Television (tv) is a cross-platform, fast and extensible general purpose fuzzy finder TUI. This document provides a comprehensive reference for all CLI options, modes, restrictions, and usage patterns.

Table of Contents

Overview

Television supports two primary operating modes that determine how CLI flags are interpreted and validated:

  1. Channel Mode: When a channel is specified, the application uses the channel's configuration as a base and CLI flags act as overrides
  2. Ad-hoc Mode: When no channel is specified, the application creates a custom channel from CLI flags with stricter validation

Operating Modes

Channel Mode

Activated when: A channel name is provided as the first argument or via --autocomplete-prompt

Behavior:

  • Channel provides base configuration (source commands, preview commands, UI settings)
  • CLI flags act as overrides to channel defaults
  • More permissive validation - allows most combination of flags
  • Minimal dependency checking since channel provides sensible defaults

Example:

tv files --preview-command "bat -n --color=always '{}'"

Ad-hoc Mode

Activated when: No channel is specified and no --autocomplete-prompt is used

Behavior:

  • Creates a custom channel on-the-fly from CLI flags
  • Requires --source-command to generate any entries
  • Stricter validation ensures necessary components are present
  • All functionality depends on explicitly provided flags

Example:

tv --source-command "find . -name '*.rs'" --preview-command "bat -n --color=always '{}'"

Basic Usage

tv [OPTIONS] [CHANNEL] [PATH]

Arguments

Television has intelligent positional argument handling with special path detection logic.

Position 1: [CHANNEL]

Purpose: Channel name to activate Channel Mode

  • Standard behavior: When a valid channel name is provided, activates Channel Mode

  • Special path detection: If the argument exists as a path on the filesystem, it's automatically treated as a working directory instead

  • Effect when path detected: Switches to Ad-hoc Mode and uses the path as the working directory

  • Required: No (falls back to default_channel from the global config)

  • Examples:

    tv files               # Uses 'files' channel
    tv /home/user/docs # Auto-detects path, uses as working directory
    tv ./projects # Auto-detects relative path

Position 2: [PATH]

Purpose: Working directory to start in

  • Behavior: Sets the working directory for the application
  • Required: No
  • Precedence: Only used if Position 1 was not detected as a path
  • Default: Current directory
  • Example: tv files /home/user/projects

⚡ Smart Path Detection Logic

Television automatically detects when the first argument is a filesystem path:

  1. Path Check: If Position 1 exists as a file or directory on the filesystem
  2. Mode Switch: Automatically switches to Ad-hoc Mode (no channel)
  3. Directory Assignment: Uses the detected path as the working directory
  4. Requirement: When this happens, --source-command becomes required (Ad-hoc Mode rules apply)
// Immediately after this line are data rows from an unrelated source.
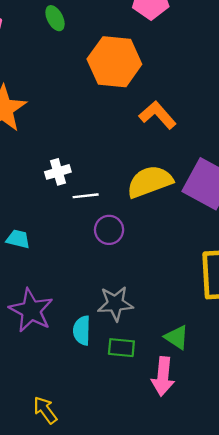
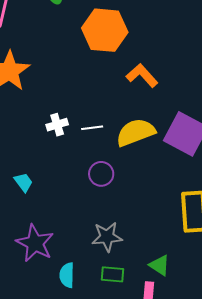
white line: (86, 196) -> (92, 128), moved
cyan trapezoid: (18, 239) -> (23, 182), turned 40
cyan semicircle: (82, 330) -> (67, 275), moved

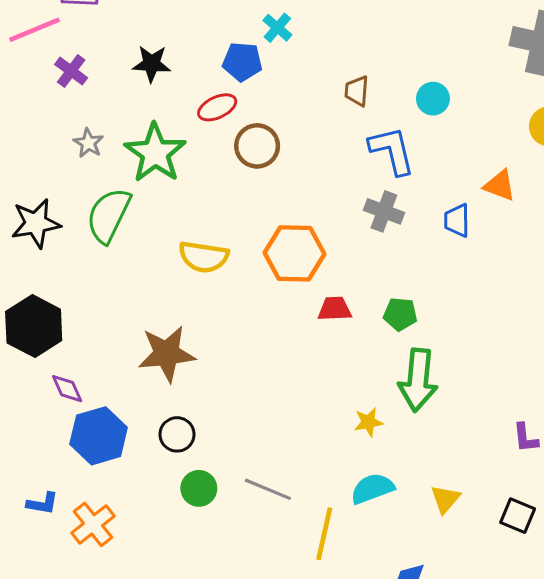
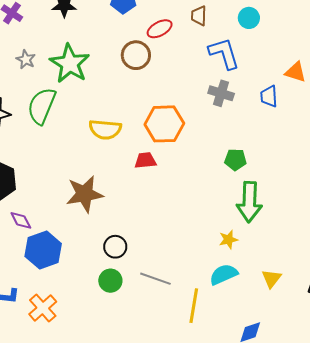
red ellipse: (217, 107) -> (160, 29), moved
red trapezoid: (335, 309) -> (145, 160), moved
yellow star: (369, 422) -> (228, 240), moved
black circle: (177, 434) -> (115, 247), moved

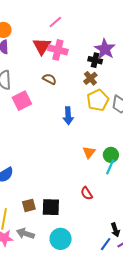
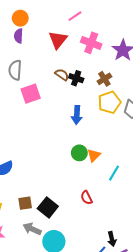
pink cross: (58, 50) -> (91, 43), moved
black cross: (95, 60) -> (76, 78), moved
green circle: (111, 155) -> (79, 153), moved
black square: (51, 207) -> (48, 207), turned 30
gray arrow: (25, 234) -> (32, 229), moved

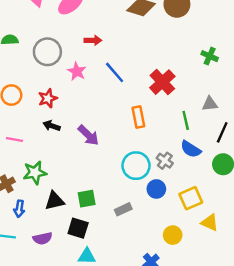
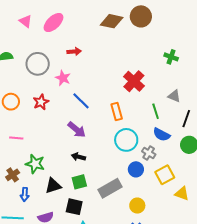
blue line: (115, 72) -> (81, 101), moved
gray triangle: (210, 104) -> (174, 96), turned 32
black arrow: (52, 126) -> (78, 157), moved
gray cross: (165, 161) -> (149, 153), moved
cyan circle: (136, 166) -> (126, 140), moved
green star: (35, 173) -> (35, 164), turned 30
gray rectangle: (123, 209) -> (110, 188), size x1.6
yellow circle: (173, 235) -> (137, 206), moved

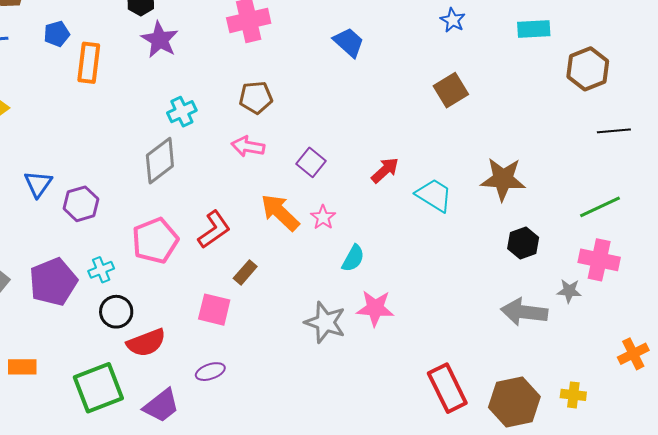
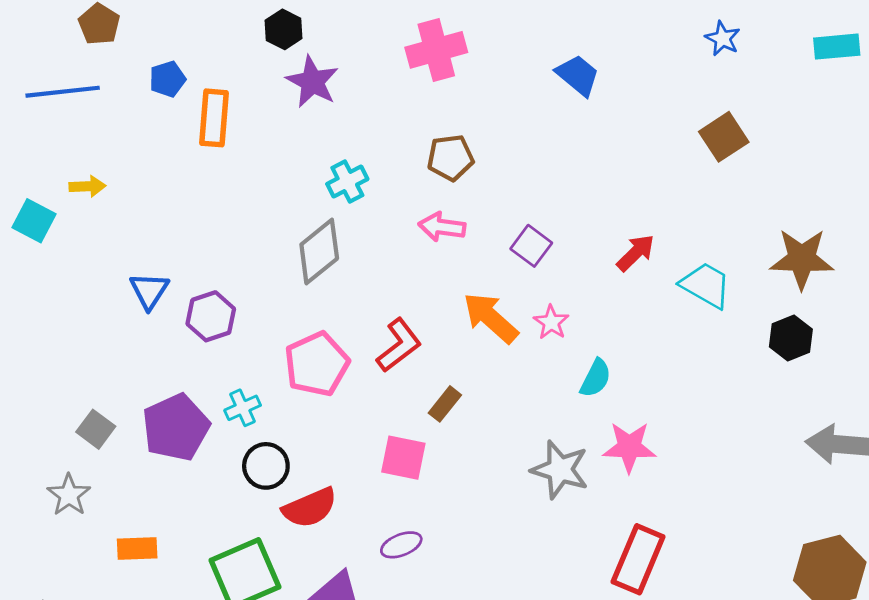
black hexagon: (523, 243) -> (791, 338), moved
red rectangle: (447, 388) -> (638, 559), moved, turned 51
Examples of Smart Detection:

# No arguments - uses default_channel from config
tv

# Channel name provided - Channel Mode
tv files

# Existing path provided - triggers path detection → uses default_channel
tv /home/user/docs # Uses default_channel in /home/user/docs directory

# Non-existent path - treated as channel name → error if channel doesn't exist
tv /nonexistent/path # Error: Channel not found

# Channel + explicit working directory - Channel Mode
tv files /home/user/docs

# The key nuance: same name, different behavior based on filesystem
tv myproject # Channel Mode (if 'myproject' is a channel name)
tv ./myproject # Channel Mode with default_channel (if './myproject' directory exists)
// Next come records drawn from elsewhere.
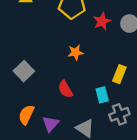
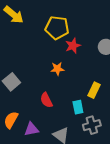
red star: (102, 21) -> (73, 46), moved
purple triangle: (50, 124) -> (31, 129), turned 35

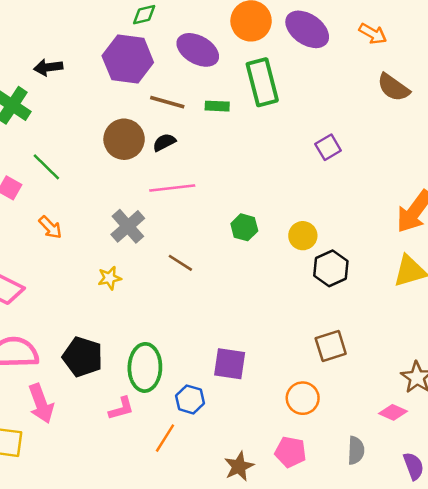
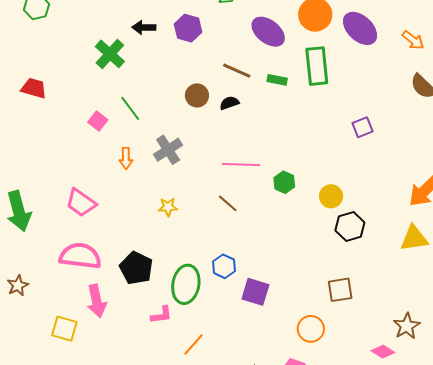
purple hexagon: (128, 59) -> (188, 28), moved, size x0.7
brown circle: (124, 139) -> (197, 95), size x0.7
pink line: (172, 188) -> (241, 165), moved
gray cross: (128, 226) -> (168, 150), moved
orange arrow: (50, 227) -> (126, 158), turned 35
blue hexagon: (190, 399) -> (224, 266), moved

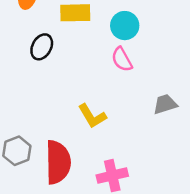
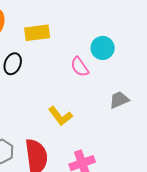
cyan circle: (125, 26) -> (103, 48), moved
# Ambiguous case - path detection takes precedence
tv docs # If 'docs' directory exists → default_channel + path detection
# If 'docs' directory doesn't exist → 'docs' channel

💡 Tip: This smart detection makes Television intuitive - you can just specify a directory and it automatically knows you want to work in that location.

Options

Television's options are organized by functionality. Each option behaves differently depending on whether you're using Channel Mode (with a channel specified) or Ad-hoc Mode (no channel).

🎯 Source and Data Options

--source-command <STRING>

Purpose: Defines the command that generates entries for the picker

  • Channel Mode: Overrides the channel's default source command
  • Ad-hoc Mode: ⚠️ Required - without this, no entries will be generated
  • Example: --source-command "find . -name '*.py'"

--source-display <STRING>

Purpose: Template for formatting how entries appear in the results list

  • Both Modes: Same behavior
  • Requires: --source-command (in ad-hoc mode)
  • Example: --source-display "{split:/:-1} ({split:/:0..-1|join:-})"

--source-output <STRING>

Purpose: Template for formatting the final output when an entry is selected

  • Both Modes: Same behavior
  • Requires: --source-command (in ad-hoc mode)
  • Example: --source-output "code {}"

👁️ Preview Options

--no-preview

Purpose: Disable preview feature, toggling is not possible

  • Both Modes: Same behavior
  • Conflicts: Cannot be used with any --preview-* or --*-preview flags
  • Use Case: Minimal interface

--hide-preview

Purpose: Starts the interface with the preview panel hidden

  • Both Modes: Same behavior
  • Conflicts: Cannot be used with --no-preview or --show-preview
  • Use Case: Start with clean interface, toggle preview later

--show-preview

Purpose: Starts the interface with the preview panel visible

  • Both Modes: Same behavior
  • Conflicts: Cannot be used with --no-preview or --hide-preview
  • Use Case: Ensure preview is always available

-p, --preview-command <STRING>

Purpose: Command to generate preview content for the selected entry

  • Both Modes: Same behavior
  • Requires: --source-command (in ad-hoc mode)
  • Conflicts: Cannot be used with --no-preview
  • Example: --preview-command "bat -n --color=always '{}'"

--preview-header <STRING>

Purpose: Template for text displayed above the preview panel

  • Both Modes: Same behavior
  • Requires: --preview-command (in ad-hoc mode)
  • Conflicts: Cannot be used with --no-preview
  • Example: --preview-header "File: {split:/:-1|upper}"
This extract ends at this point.